Pembatasan ini dimaksudkan agar auditor dan KAP tidak terlalu dekat dengan
klien sehingga dapat mencegah terjadinya skandal akuntansi.
(H0) : Audit tenure tidak berpengaruh terhadap kualitas audit.
(H4) : Audit tenure berpengaruh terhadap kualitas audit.

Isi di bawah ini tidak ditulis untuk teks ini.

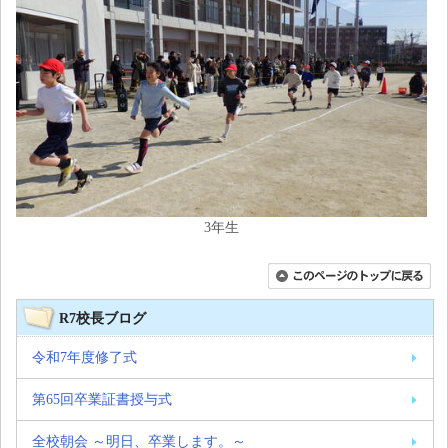
3年生
R7校長ブログ
令和7年度修了式
第65回卒業証書授与式
全校朝会 ～明日、卒業します。～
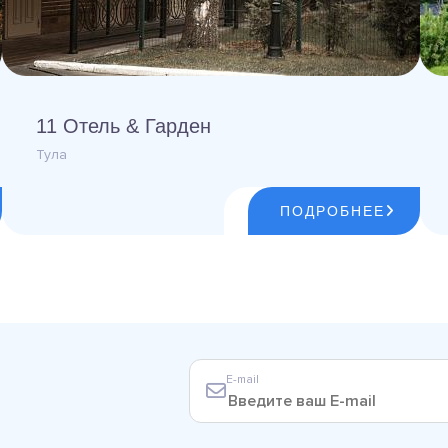
11 Отель & Гарден
Тула
ПОДРОБНЕЕ
E-mail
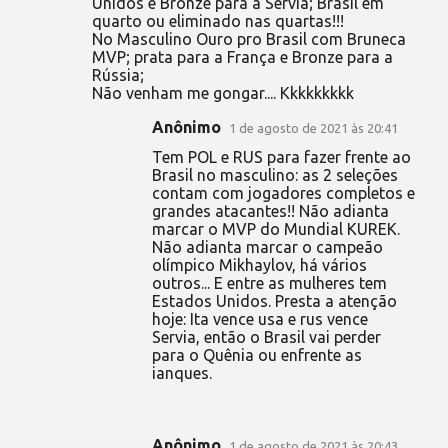
Unidos e Bronze para a Servia; Brasil em
quarto ou eliminado nas quartas!!!
No Masculino Ouro pro Brasil com Bruneca
MVP; prata para a França e Bronze para a
Rússia;
Não venham me gongar.... Kkkkkkkkk
Anônimo
1 de agosto de 2021 às 20:41
Tem POL e RUS para fazer frente ao
Brasil no masculino: as 2 seleções
contam com jogadores completos e
grandes atacantes!! Não adianta
marcar o MVP do Mundial KUREK.
Não adianta marcar o campeão
olímpico Mikhaylov, há vários
outros... E entre as mulheres tem
Estados Unidos. Presta a atenção
hoje: Ita vence usa e rus vence
Servia, então o Brasil vai perder
para o Quênia ou enfrente as
ianques.
Anônimo
1 de agosto de 2021 às 20:43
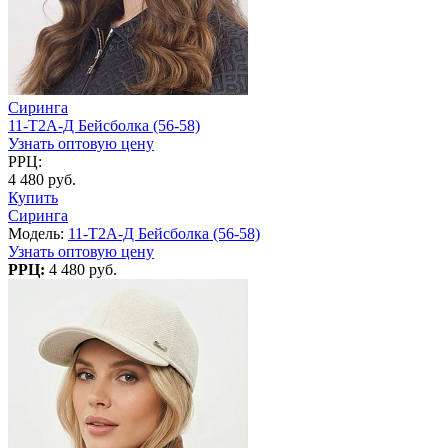
Сиринга
11-Т2А-Д Бейсболка (56-58)
Узнать оптовую цену
РРЦ:
4 480 руб.
Купить
Сиринга
Модель:
11-Т2А-Д Бейсболка (56-58)
Узнать оптовую цену
РРЦ:
4 480 руб.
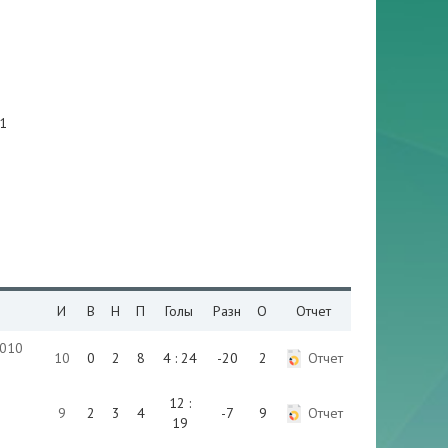
1
н
И
В
Н
П
Голы
Разн
О
Отчет
010
10
0
2
8
4 : 24
-20
2
Отчет
12 :
9
2
3
4
-7
9
Отчет
19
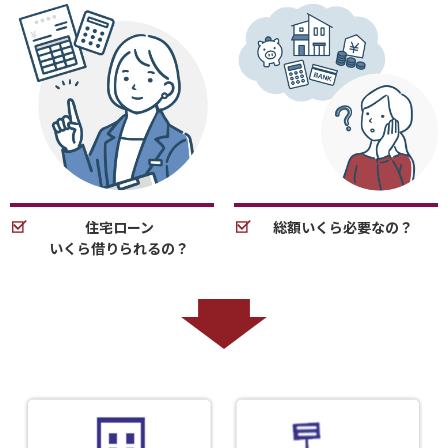
住宅ローン
総額いくら必要なの？
いくら借りられるの？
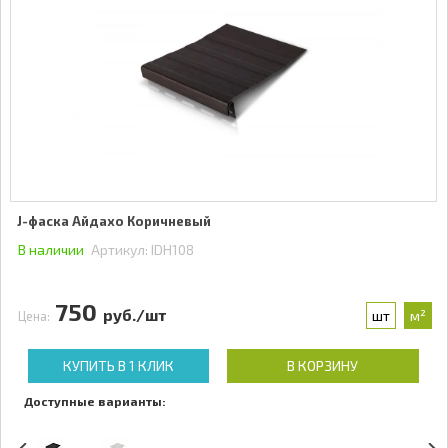
J-фаска Айдахо Коричневый
В наличии
Артикул:
IDH108
750
руб./шт
шт
м²
Цена:
КУПИТЬ В 1 КЛИК
В КОРЗИНУ
Доступные варианты:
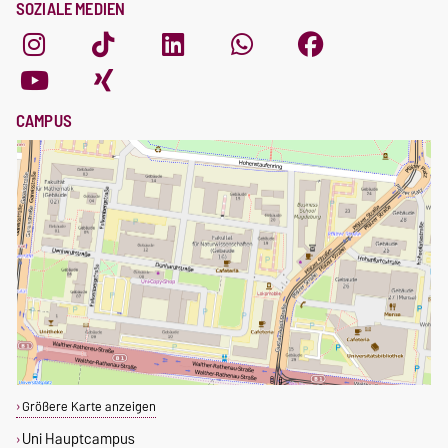
SOZIALE MEDIEN
CAMPUS
Größere Karte anzeigen
Uni Hauptcampus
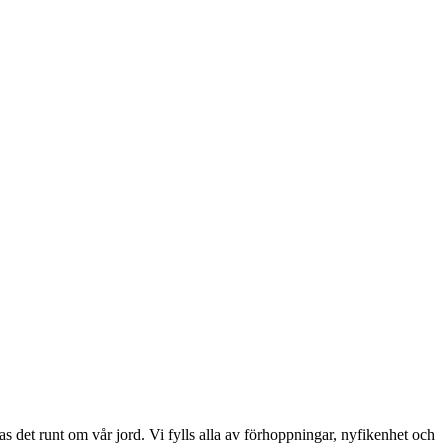
as det runt om vår jord. Vi fylls alla av förhoppningar, nyfikenhet och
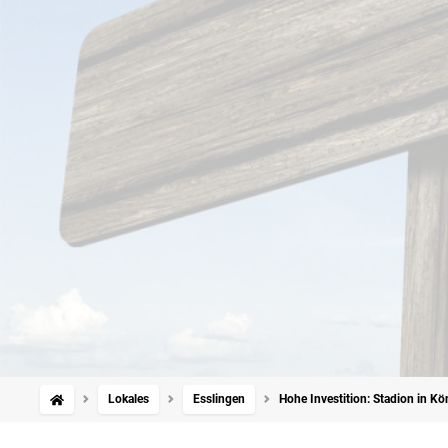
Lokales
Esslingen
Hohe Investition: Stadion in Kö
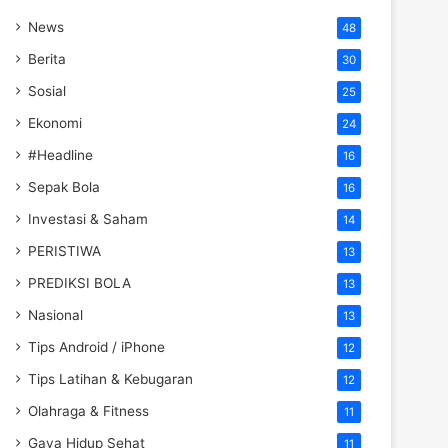
News
48
Berita
30
Sosial
25
Ekonomi
24
#Headline
16
Sepak Bola
16
Investasi & Saham
14
PERISTIWA
13
PREDIKSI BOLA
13
Nasional
13
Tips Android / iPhone
12
Tips Latihan & Kebugaran
12
Olahraga & Fitness
11
Gaya Hidup Sehat
11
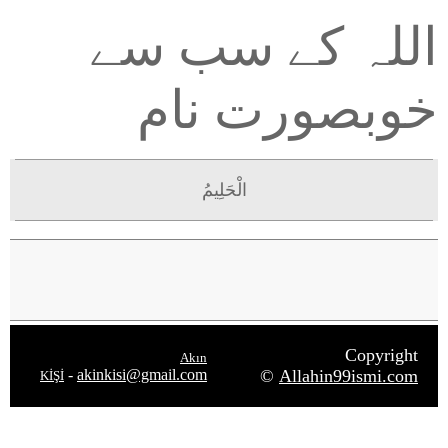
اللہ کے سب سے
خوبصورت نام
الْحَلِيمُ
Copyright
Akın
-
akinkisi@gmail.com
©
Allahin99ismi.com
KİŞİ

5) Pengaruh Peer Review terhadap Kualitas Audit
Peer review adalah review yang dilakukan oleh Kantor Akuntan Publik lain
terhadap praktik sebuah Kantor Akuntan Publik lainnya. Tuntutan pada profesi
29
akuntan untuk memberikan jasa yang berkualitas menuntut transparansi
informasi mengenai pekerjaan dan operasi Kantor Akuntan Publik. Kejelasan
informasi tentang adanya sistem pengendalian kualitas yang sesuai dengan
standar profesi merupakan salah satu bentuk pertanggung jawaban terhadap klien
dan masyarakat luas akan jasa yang diberikan.
(H0) : Peer review tidak berpengaruh terhadap kualitas audit.
(H5) : Peer review berpengaruh terhadap kualitas audit.
6) Pengaruh Independensi, Pengetahuan, Pengalaman, Audit Tenure, Peer Review
terhadap Kualitas Audit
Dalam melakukan audit, auditor membutuhkan independensi, pengetahuan dan
pengalaman yang baik untuk menghasilkan kualitas audit yang baik. Hasil dari
pekerjaan auditor perlu di review oleh rekan sesama auditor untuk
mempertahankan kualitas yang sudah baik dan meningkatkan kualitas audit yang
telah ada. Auditor juga tidak boleh terlalu lama berhubungan dengan klien agar
tidak adanya skandal antara auditor dengan klien.
(H0) : Independensi, pengetahuan, pengalaman, audit tenure, dan peer review
tidak berpengaruh terhadap kualitas audit.
(H6) : Independensi, pengetahuan, pengalaman, audit tenure, dan peer review
berpengaruh terhadap kualitas audit.